+++ DATASET ENTRIES +++
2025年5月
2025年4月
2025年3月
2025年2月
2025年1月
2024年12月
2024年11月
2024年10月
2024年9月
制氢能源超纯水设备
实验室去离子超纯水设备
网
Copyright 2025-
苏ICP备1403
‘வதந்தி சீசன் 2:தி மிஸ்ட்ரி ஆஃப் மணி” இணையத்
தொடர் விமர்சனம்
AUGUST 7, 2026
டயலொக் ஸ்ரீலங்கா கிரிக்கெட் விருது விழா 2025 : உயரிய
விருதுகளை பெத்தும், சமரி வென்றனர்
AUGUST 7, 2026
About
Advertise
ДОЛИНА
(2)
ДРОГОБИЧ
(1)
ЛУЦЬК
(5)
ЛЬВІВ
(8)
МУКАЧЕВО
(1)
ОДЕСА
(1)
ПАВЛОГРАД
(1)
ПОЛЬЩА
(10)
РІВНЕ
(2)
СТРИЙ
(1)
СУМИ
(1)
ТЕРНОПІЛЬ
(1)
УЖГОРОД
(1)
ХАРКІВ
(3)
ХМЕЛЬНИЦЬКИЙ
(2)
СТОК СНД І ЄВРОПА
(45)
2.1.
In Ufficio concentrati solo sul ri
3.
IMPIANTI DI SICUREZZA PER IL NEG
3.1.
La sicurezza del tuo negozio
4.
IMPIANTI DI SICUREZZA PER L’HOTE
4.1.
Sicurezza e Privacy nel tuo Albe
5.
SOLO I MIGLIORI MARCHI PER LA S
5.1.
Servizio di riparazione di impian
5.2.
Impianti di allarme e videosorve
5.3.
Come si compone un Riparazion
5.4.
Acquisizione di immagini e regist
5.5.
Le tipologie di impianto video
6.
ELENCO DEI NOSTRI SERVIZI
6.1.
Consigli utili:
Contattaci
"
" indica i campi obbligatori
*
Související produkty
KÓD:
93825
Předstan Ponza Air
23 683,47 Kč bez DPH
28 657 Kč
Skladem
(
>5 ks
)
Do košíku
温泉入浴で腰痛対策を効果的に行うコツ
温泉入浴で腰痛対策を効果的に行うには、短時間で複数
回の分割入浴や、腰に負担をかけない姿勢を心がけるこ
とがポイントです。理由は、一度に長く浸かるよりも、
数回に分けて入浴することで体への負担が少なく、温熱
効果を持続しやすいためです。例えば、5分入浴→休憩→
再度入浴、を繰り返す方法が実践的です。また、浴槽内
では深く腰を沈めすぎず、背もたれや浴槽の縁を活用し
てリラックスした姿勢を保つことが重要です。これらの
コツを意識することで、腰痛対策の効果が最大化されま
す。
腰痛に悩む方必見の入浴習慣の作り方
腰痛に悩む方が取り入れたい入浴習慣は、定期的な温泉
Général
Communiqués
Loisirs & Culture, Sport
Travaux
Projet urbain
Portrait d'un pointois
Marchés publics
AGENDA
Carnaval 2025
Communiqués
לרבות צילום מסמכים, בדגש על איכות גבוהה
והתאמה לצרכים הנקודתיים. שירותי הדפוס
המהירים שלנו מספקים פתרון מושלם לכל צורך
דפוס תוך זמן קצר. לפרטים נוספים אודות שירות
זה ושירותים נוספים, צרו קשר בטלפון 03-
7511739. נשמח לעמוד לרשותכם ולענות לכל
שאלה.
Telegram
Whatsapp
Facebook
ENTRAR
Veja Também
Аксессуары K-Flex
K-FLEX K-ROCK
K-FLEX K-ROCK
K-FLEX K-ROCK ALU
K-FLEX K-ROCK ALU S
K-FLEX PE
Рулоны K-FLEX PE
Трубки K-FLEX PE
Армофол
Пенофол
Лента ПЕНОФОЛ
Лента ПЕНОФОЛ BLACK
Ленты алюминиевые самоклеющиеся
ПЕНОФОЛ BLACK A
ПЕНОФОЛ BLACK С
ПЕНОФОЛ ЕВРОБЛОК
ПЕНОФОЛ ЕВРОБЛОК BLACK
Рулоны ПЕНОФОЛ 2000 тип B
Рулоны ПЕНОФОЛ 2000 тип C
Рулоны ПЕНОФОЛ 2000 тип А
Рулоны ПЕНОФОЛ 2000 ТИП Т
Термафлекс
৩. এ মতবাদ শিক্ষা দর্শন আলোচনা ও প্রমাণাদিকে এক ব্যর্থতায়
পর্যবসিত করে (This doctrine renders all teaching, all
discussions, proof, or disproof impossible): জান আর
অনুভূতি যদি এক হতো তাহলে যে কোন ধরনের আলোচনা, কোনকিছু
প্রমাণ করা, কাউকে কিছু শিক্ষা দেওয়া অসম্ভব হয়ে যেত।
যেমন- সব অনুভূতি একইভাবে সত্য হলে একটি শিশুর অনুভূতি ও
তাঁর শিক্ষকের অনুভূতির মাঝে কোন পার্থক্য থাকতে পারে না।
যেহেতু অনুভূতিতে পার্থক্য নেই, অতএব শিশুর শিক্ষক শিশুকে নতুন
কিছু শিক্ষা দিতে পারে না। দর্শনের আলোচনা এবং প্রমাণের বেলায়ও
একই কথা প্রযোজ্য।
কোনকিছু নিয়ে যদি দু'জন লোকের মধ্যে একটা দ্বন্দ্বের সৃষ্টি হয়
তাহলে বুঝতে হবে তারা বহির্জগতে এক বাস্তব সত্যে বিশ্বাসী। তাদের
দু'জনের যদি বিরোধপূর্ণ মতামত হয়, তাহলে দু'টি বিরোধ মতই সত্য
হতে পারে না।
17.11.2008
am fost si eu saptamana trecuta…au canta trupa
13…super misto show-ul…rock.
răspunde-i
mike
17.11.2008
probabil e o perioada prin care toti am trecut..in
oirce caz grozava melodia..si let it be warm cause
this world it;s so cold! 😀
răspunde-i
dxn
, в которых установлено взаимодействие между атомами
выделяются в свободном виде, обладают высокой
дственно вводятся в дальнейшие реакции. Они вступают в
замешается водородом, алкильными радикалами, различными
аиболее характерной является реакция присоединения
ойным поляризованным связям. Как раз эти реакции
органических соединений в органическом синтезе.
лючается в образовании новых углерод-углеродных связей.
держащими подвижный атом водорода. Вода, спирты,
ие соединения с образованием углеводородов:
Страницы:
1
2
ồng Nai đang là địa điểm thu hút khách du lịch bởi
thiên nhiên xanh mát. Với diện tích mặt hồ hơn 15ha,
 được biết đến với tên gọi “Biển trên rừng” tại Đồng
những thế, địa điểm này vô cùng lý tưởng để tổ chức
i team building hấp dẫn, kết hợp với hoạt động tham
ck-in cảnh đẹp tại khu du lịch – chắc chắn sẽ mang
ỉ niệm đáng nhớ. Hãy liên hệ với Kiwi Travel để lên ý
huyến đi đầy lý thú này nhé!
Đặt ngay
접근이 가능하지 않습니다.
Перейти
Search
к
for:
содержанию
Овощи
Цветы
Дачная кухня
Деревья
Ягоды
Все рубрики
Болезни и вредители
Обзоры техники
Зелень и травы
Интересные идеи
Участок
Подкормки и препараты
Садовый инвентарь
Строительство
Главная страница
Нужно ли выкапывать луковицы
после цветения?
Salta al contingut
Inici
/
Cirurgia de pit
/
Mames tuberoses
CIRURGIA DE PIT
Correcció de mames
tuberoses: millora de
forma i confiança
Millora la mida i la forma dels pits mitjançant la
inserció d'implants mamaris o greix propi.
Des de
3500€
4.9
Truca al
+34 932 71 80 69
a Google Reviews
+++
## AIM OF THE TASK:
All the entries are to be set down exactly as they appear.

## WRITTEN REPLY:
2025年5月
2025年4月
2025年3月
2025年2月
2025年1月
2024年12月
2024年11月
2024年10月
2024年9月
制氢能源超纯水设备
实验室去离子超纯水设备
网
Copyright 2025-
苏ICP备1403
‘வதந்தி சீசன் 2:தி மிஸ்ட்ரி ஆஃப் மணி” இணையத்
தொடர் விமர்சனம்
AUGUST 7, 2026
டயலொக் ஸ்ரீலங்கா கிரிக்கெட் விருது விழா 2025 : உயரிய
விருதுகளை பெத்தும், சமரி வென்றனர்
AUGUST 7, 2026
About
Advertise
ДОЛИНА
(2)
ДРОГОБИЧ
(1)
ЛУЦЬК
(5)
ЛЬВІВ
(8)
МУКАЧЕВО
(1)
ОДЕСА
(1)
ПАВЛОГРАД
(1)
ПОЛЬЩА
(10)
РІВНЕ
(2)
СТРИЙ
(1)
СУМИ
(1)
ТЕРНОПІЛЬ
(1)
УЖГОРОД
(1)
ХАРКІВ
(3)
ХМЕЛЬНИЦЬКИЙ
(2)
СТОК СНД І ЄВРОПА
(45)
2.1.
In Ufficio concentrati solo sul ri
3.
IMPIANTI DI SICUREZZA PER IL NEG
3.1.
La sicurezza del tuo negozio
4.
IMPIANTI DI SICUREZZA PER L’HOTE
4.1.
Sicurezza e Privacy nel tuo Albe
5.
SOLO I MIGLIORI MARCHI PER LA S
5.1.
Servizio di riparazione di impian
5.2.
Impianti di allarme e videosorve
5.3.
Come si compone un Riparazion
5.4.
Acquisizione di immagini e regist
5.5.
Le tipologie di impianto video
6.
ELENCO DEI NOSTRI SERVIZI
6.1.
Consigli utili:
Contattaci
"
" indica i campi obbligatori
*
Související produkty
KÓD:
93825
Předstan Ponza Air
23 683,47 Kč bez DPH
28 657 Kč
Skladem
(
>5 ks
)
Do košíku
温泉入浴で腰痛対策を効果的に行うコツ
温泉入浴で腰痛対策を効果的に行うには、短時間で複数
回の分割入浴や、腰に負担をかけない姿勢を心がけるこ
とがポイントです。理由は、一度に長く浸かるよりも、
数回に分けて入浴することで体への負担が少なく、温熱
効果を持続しやすいためです。例えば、5分入浴→休憩→
再度入浴、を繰り返す方法が実践的です。また、浴槽内
では深く腰を沈めすぎず、背もたれや浴槽の縁を活用し
てリラックスした姿勢を保つことが重要です。これらの
コツを意識することで、腰痛対策の効果が最大化されま
す。
腰痛に悩む方必見の入浴習慣の作り方
腰痛に悩む方が取り入れたい入浴習慣は、定期的な温泉
Général
Communiqués
Loisirs & Culture, Sport
Travaux
Projet urbain
Portrait d'un pointois
Marchés publics
AGENDA
Carnaval 2025
Communiqués
לרבות צילום מסמכים, בדגש על איכות גבוהה
והתאמה לצרכים הנקודתיים. שירותי הדפוס
המהירים שלנו מספקים פתרון מושלם לכל צורך
דפוס תוך זמן קצר. לפרטים נוספים אודות שירות
זה ושירותים נוספים, צרו קשר בטלפון 03-
7511739. נשמח לעמוד לרשותכם ולענות לכל
שאלה.
Telegram
Whatsapp
Facebook
ENTRAR
Veja Também
Аксессуары K-Flex
K-FLEX K-ROCK
K-FLEX K-ROCK
K-FLEX K-ROCK ALU
K-FLEX K-ROCK ALU S
K-FLEX PE
Рулоны K-FLEX PE
Трубки K-FLEX PE
Армофол
Пенофол
Лента ПЕНОФОЛ
Лента ПЕНОФОЛ BLACK
Ленты алюминиевые самоклеющиеся
ПЕНОФОЛ BLACK A
ПЕНОФОЛ BLACK С
ПЕНОФОЛ ЕВРОБЛОК
ПЕНОФОЛ ЕВРОБЛОК BLACK
Рулоны ПЕНОФОЛ 2000 тип B
Рулоны ПЕНОФОЛ 2000 тип C
Рулоны ПЕНОФОЛ 2000 тип А
Рулоны ПЕНОФОЛ 2000 ТИП Т
Термафлекс
৩. এ মতবাদ শিক্ষা দর্শন আলোচনা ও প্রমাণাদিকে এক ব্যর্থতায়
পর্যবসিত করে (This doctrine renders all teaching, all
discussions, proof, or disproof impossible): জান আর
অনুভূতি যদি এক হতো তাহলে যে কোন ধরনের আলোচনা, কোনকিছু
প্রমাণ করা, কাউকে কিছু শিক্ষা দেওয়া অসম্ভব হয়ে যেত।
যেমন- সব অনুভূতি একইভাবে সত্য হলে একটি শিশুর অনুভূতি ও
তাঁর শিক্ষকের অনুভূতির মাঝে কোন পার্থক্য থাকতে পারে না।
যেহেতু অনুভূতিতে পার্থক্য নেই, অতএব শিশুর শিক্ষক শিশুকে নতুন
কিছু শিক্ষা দিতে পারে না। দর্শনের আলোচনা এবং প্রমাণের বেলায়ও
একই কথা প্রযোজ্য।
কোনকিছু নিয়ে যদি দু'জন লোকের মধ্যে একটা দ্বন্দ্বের সৃষ্টি হয়
তাহলে বুঝতে হবে তারা বহির্জগতে এক বাস্তব সত্যে বিশ্বাসী। তাদের
দু'জনের যদি বিরোধপূর্ণ মতামত হয়, তাহলে দু'টি বিরোধ মতই সত্য
হতে পারে না।
17.11.2008
am fost si eu saptamana trecuta…au canta trupa
13…super misto show-ul…rock.
răspunde-i
mike
17.11.2008
probabil e o perioada prin care toti am trecut..in
oirce caz grozava melodia..si let it be warm cause
this world it;s so cold! 😀
răspunde-i
dxn
, в которых установлено взаимодействие между атомами
выделяются в свободном виде, обладают высокой
дственно вводятся в дальнейшие реакции. Они вступают в
замешается водородом, алкильными радикалами, различными
аиболее характерной является реакция присоединения
ойным поляризованным связям. Как раз эти реакции
органических соединений в органическом синтезе.
лючается в образовании новых углерод-углеродных связей.
держащими подвижный атом водорода. Вода, спирты,
ие соединения с образованием углеводородов:
Страницы:
1
2
ồng Nai đang là địa điểm thu hút khách du lịch bởi
thiên nhiên xanh mát. Với diện tích mặt hồ hơn 15ha,
 được biết đến với tên gọi “Biển trên rừng” tại Đồng
những thế, địa điểm này vô cùng lý tưởng để tổ chức
i team building hấp dẫn, kết hợp với hoạt động tham
ck-in cảnh đẹp tại khu du lịch – chắc chắn sẽ mang
ỉ niệm đáng nhớ. Hãy liên hệ với Kiwi Travel để lên ý
huyến đi đầy lý thú này nhé!
Đặt ngay
접근이 가능하지 않습니다.
Перейти
Search
к
for:
содержанию
Овощи
Цветы
Дачная кухня
Деревья
Ягоды
Все рубрики
Болезни и вредители
Обзоры техники
Зелень и травы
Интересные идеи
Участок
Подкормки и препараты
Садовый инвентарь
Строительство
Главная страница
Нужно ли выкапывать луковицы
после цветения?
Salta al contingut
Inici
/
Cirurgia de pit
/
Mames tuberoses
CIRURGIA DE PIT
Correcció de mames
tuberoses: millora de
forma i confiança
Millora la mida i la forma dels pits mitjançant la
inserció d'implants mamaris o greix propi.
Des de
3500€
4.9
Truca al
+34 932 71 80 69
a Google Reviews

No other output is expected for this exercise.